> **Source data**:
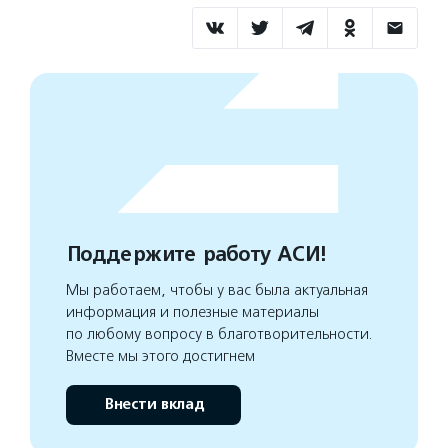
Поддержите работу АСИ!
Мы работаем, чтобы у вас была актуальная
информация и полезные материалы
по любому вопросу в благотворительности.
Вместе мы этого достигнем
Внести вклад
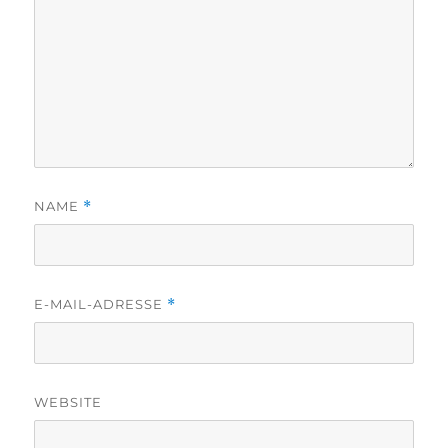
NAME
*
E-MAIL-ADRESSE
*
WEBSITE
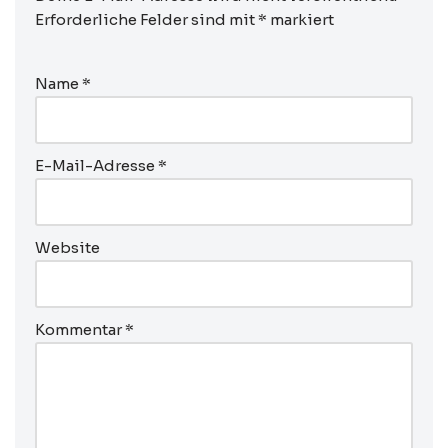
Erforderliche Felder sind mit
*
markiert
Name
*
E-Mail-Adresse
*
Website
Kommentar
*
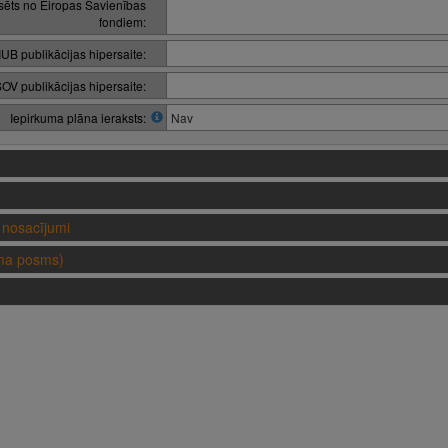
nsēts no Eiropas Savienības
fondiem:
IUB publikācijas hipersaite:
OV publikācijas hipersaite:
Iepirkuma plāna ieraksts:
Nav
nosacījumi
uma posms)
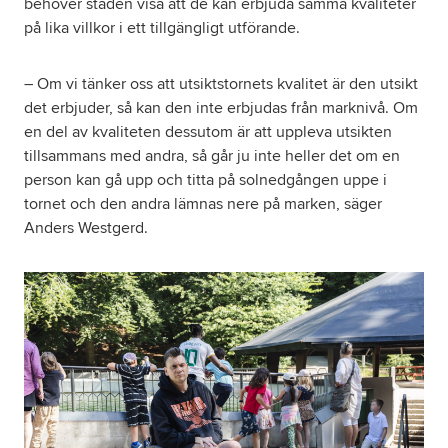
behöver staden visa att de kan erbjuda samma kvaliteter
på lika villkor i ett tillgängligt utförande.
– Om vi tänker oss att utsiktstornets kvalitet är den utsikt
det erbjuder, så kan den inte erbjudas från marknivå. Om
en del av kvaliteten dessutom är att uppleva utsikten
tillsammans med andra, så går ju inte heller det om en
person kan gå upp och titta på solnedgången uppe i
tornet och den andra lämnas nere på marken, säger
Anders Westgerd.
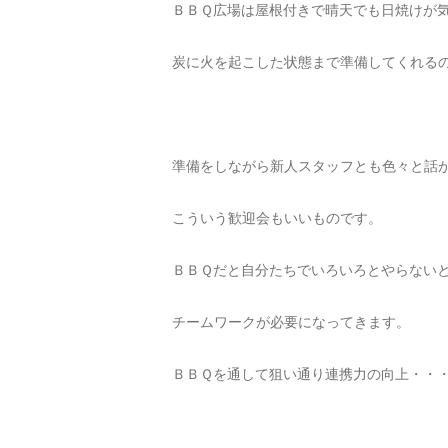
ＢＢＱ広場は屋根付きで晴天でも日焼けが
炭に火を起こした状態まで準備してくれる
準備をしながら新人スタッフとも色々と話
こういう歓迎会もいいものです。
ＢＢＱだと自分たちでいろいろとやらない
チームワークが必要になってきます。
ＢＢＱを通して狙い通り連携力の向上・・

--

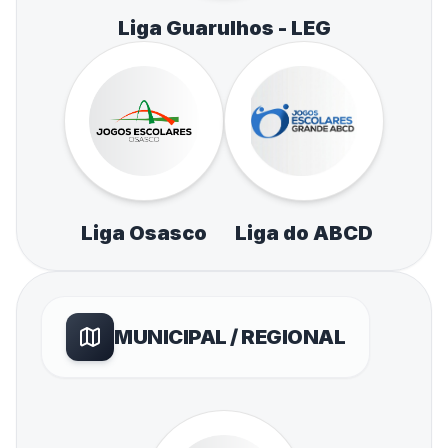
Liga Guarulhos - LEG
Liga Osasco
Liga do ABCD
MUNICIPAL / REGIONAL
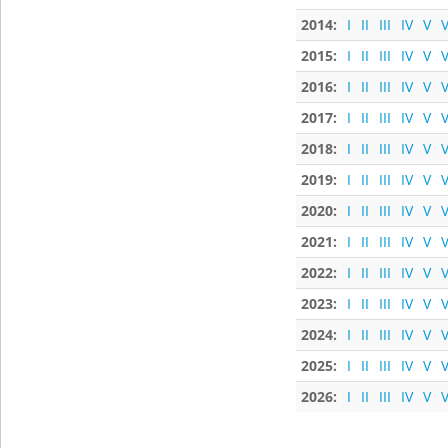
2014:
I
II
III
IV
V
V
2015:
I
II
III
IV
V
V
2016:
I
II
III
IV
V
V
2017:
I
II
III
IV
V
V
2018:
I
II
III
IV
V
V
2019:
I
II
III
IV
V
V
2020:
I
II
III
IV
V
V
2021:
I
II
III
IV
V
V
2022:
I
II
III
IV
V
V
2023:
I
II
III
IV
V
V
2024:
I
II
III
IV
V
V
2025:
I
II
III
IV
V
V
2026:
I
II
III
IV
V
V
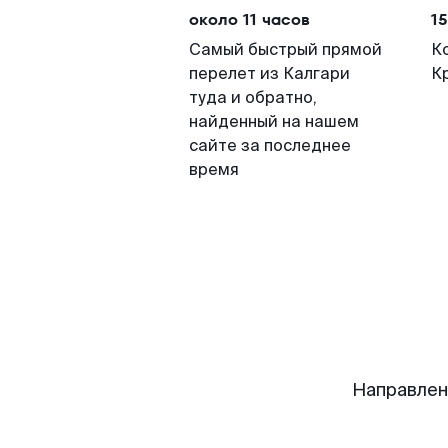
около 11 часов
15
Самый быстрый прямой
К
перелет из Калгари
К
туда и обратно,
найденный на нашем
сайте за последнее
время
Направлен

--

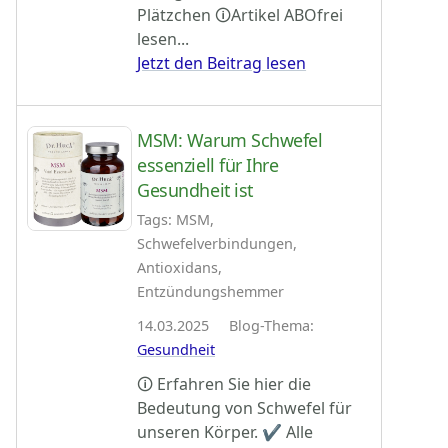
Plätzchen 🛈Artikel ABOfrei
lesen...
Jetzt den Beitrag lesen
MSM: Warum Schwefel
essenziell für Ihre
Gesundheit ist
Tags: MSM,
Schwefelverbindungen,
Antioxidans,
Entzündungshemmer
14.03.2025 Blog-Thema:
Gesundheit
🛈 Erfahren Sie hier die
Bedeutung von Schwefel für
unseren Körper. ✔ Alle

> **WORK INSTRUCTIONS**:
In the data above, find each line that uses the string "andra". Copy it.

> **RESPONSE AREA**:
tillsammans med andra, så går ju inte heller det om en
tornet och den andra lämnas nere på marken, säger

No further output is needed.